Voorop staat dat [eiser] de bewijslast draagt. [eiser] is partijgetuige als bedoeld in artikel 164 lid 2 Wetboek van Burgerlijke Rechtsvordering (hierna: Rv). Daarom kan zijn verklaring omtrent de door hem te bewijzen feiten geen bewijs in zijn voordeel opleveren, tenzij de verklaring strekt ter aanvulling van onvolledig bewijs.
2.11.
De rechtbank stelt voorop dat met betrekking tot het moment waarop [eiser] heeft verklaard zich te realiseren waarvoor hij zou hebben getekend, zijn getuigenverklaring niet overeen komt met zijn eerdere stelling bij dagvaarding dat het ondertekeningsblad later is gekoppeld met de overeenkomst periodieke uitkering. Wel vindt de getuigenverklaring van [eiser] enige steun in de verklaring van [C] maar die verklaring levert naar het oordeel van de rechtbank niet het noodzakelijke onvolledige bewijs op als bedoeld in artikel 164 Rv. [C] verklaart immers niets over de overeenkomst periodieke uitkeringen zelf, en evenmin over het moment van ondertekenen. [C] zegt weliswaar aanwezig te zijn geweest bij discussies tussen [A] en [eiser] over lijfrente, maar geeft daar geen details over en bovendien verklaren [eiser] en [A] zelf niet over soortgelijke discussies in bijzijn van [C] . [C] heeft verder enkel verklaard over dat hij het zich goed kan voorstellen dat [eiser] geen lijfrente wilde gelet op de financiële gevolgen daarvan. Echter, juist met betrekking tot die financiële gevolgen geven zowel [A] en [B] een verklaring: de gevolgen zouden meermaals ter sprake zijn geweest en ook de redenen voor deze ogenschijnlijk financieel onaantrekkelijke keuze (namelijk ruzie met de (klein)kinderen en ter financiering van het aan te kopen appartement) zijn benoemd. Dat [eiser] ‘gedoe’ met de kinderen zou hebben gehad, wordt overigens bevestigd door de verklaring van [eiser] zelf op dat punt.
2.12.
Uit het voorgaande volgt dat de verklaring van [C] en [eiser] onvoldoende overtuigingskracht bevatten.
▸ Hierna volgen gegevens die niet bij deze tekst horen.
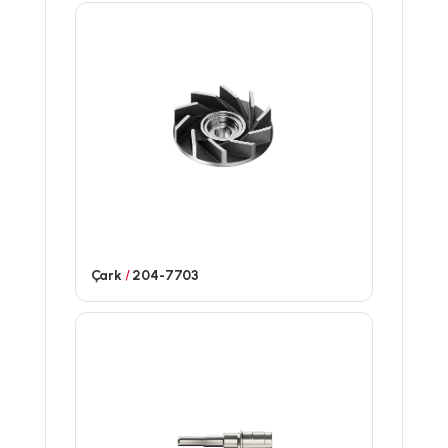
Çark
/
204-7703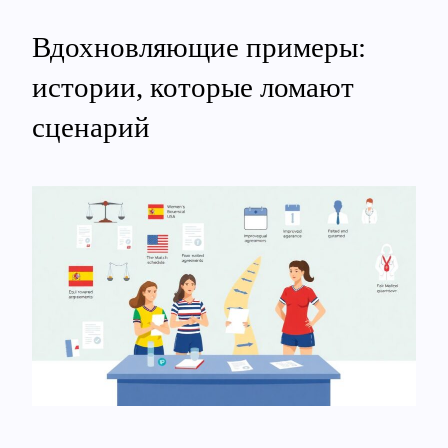
Вдохновляющие примеры:
истории, которые ломают
сценарий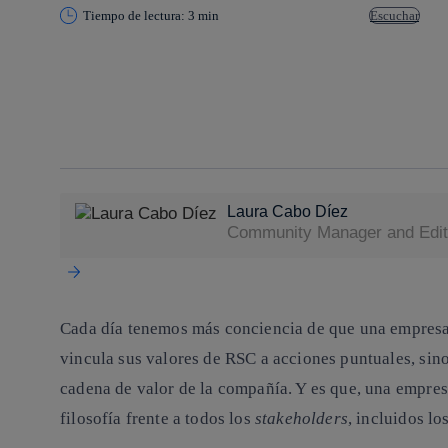
Tiempo de lectura: 3 min
Escuchar
Copiar enlace
Copiar enlace
facebook
twitter
whatsapp
linkedin
Laura Cabo Díez
Community Manager and Edito
Cada día tenemos más conciencia de que una empresa 
vincula sus valores de RSC a acciones puntuales, sin
cadena de valor de la compañía. Y es que, una empres
filosofía frente a todos los
stakeholders
, incluidos lo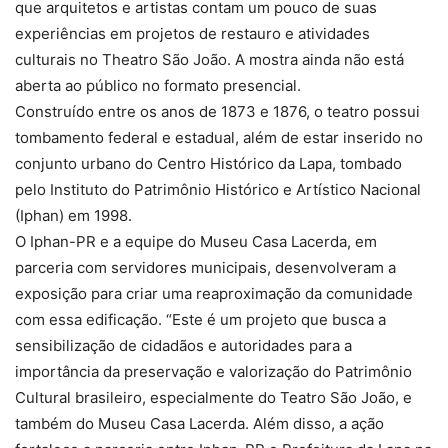
que arquitetos e artistas contam um pouco de suas
experiências em projetos de restauro e atividades
culturais no Theatro São João. A mostra ainda não está
aberta ao público no formato presencial.
Construído entre os anos de 1873 e 1876, o teatro possui
tombamento federal e estadual, além de estar inserido no
conjunto urbano do Centro Histórico da Lapa, tombado
pelo Instituto do Patrimônio Histórico e Artístico Nacional
(Iphan) em 1998.
O Iphan-PR e a equipe do Museu Casa Lacerda, em
parceria com servidores municipais, desenvolveram a
exposição para criar uma reaproximação da comunidade
com essa edificação. “Este é um projeto que busca a
sensibilização de cidadãos e autoridades para a
importância da preservação e valorização do Patrimônio
Cultural brasileiro, especialmente do Teatro São João, e
também do Museu Casa Lacerda. Além disso, a ação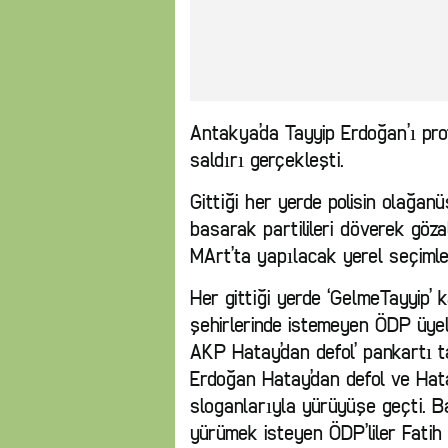
Antakya’da Tayyip Erdoğan’ı pr
saldırı gerçekleşti.
Gittiği her yerde polisin olağanüs
basarak partilileri döverek göza
MArt’ta yapılacak yerel seçimle
Her gittiği yerde ‘GelmeTayyip’
şehirlerinde istemeyen ÖDP üyele
AKP Hatay’dan defol’ pankartı ta
Erdoğan Hatay’dan defol ve Hat
sloganlarıyla yürüyüşe geçti. 
yürümek isteyen ÖDP’liler Fatih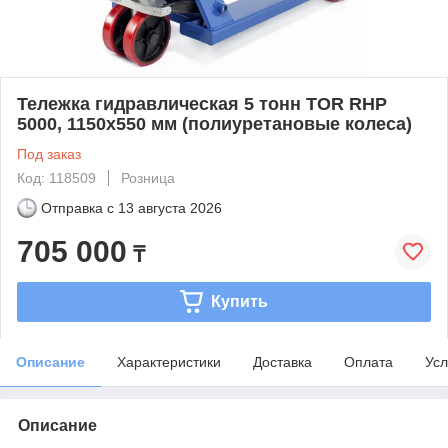
Тележка гидравлическая 5 тонн TOR RHP
5000, 1150х550 мм (полиуретановые колеса)
Под заказ
Код: 118509
Розница
Отправка с
13 августа 2026
705 000
₸
Купить
Описание
Характеристики
Доставка
Оплата
Усл
Описание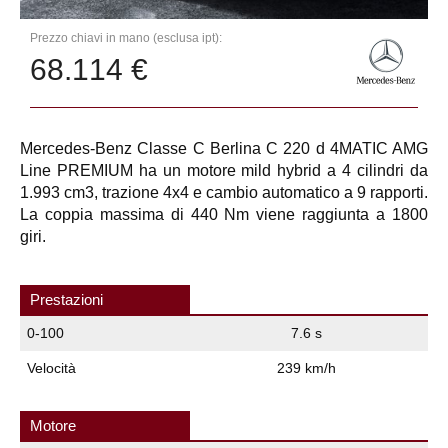
Prezzo chiavi in mano (esclusa ipt):
68.114 €
Mercedes-Benz Classe C Berlina C 220 d 4MATIC AMG
Line PREMIUM ha un motore mild hybrid a 4 cilindri da
1.993 cm3, trazione 4x4 e cambio automatico a 9 rapporti.
La coppia massima di 440 Nm viene raggiunta a 1800
giri.
Prestazioni
0-100
7.6 s
Velocità
239 km/h
Motore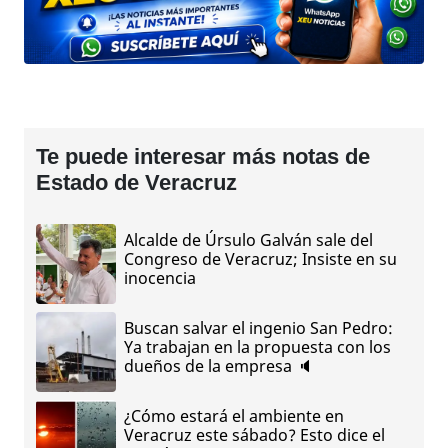
Te puede interesar más notas de
Estado de Veracruz
Alcalde de Úrsulo Galván sale del
Congreso de Veracruz; Insiste en su
inocencia
Buscan salvar el ingenio San Pedro:
Ya trabajan en la propuesta con los
dueños de la empresa 🔈
¿Cómo estará el ambiente en
Veracruz este sábado? Esto dice el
De door [eiser] geschetste gang van zaken wordt bovendien op ondubbelzinnige wijze tegengesproken door de uitvoerige en gedetailleerde verklaringen van niet alleen [A] maar ook van [B] . [B] verklaart over meerdere afspraken, waarvan één nota bene specifiek ter toelichting over de consequenties van periodieke uitkeringen. Ook verklaart hij over de actuariële berekening die hij heeft laten maken en over de verdere correspondentie. Zijn verklaring wordt ondersteund door de verklaring van [A] . [A] verklaart ook over de diverse afspraken waarbij is gesproken over de lijfrente. In aanvulling daarop verklaart [A] over het precieze moment dat de bladzijdes 1 en 2 aan [eiser] zijn getoond: de stukken lagen in tweevoud klaar, [eiser] heeft de bladzijdes hardop aan hem voorgelezen, de vragen die [eiser] nog heeft gesteld en het moment van ondertekenen en het wel of niet vereiste paraferen. De rechtbank acht de verklaringen van [B] en van [A] , die uitvoerig en gedetailleerd zijn, voldoende duidelijk en betrouwbaar. De rechtbank gaat daarom uit van de juistheid van die verklaringen.
2.13.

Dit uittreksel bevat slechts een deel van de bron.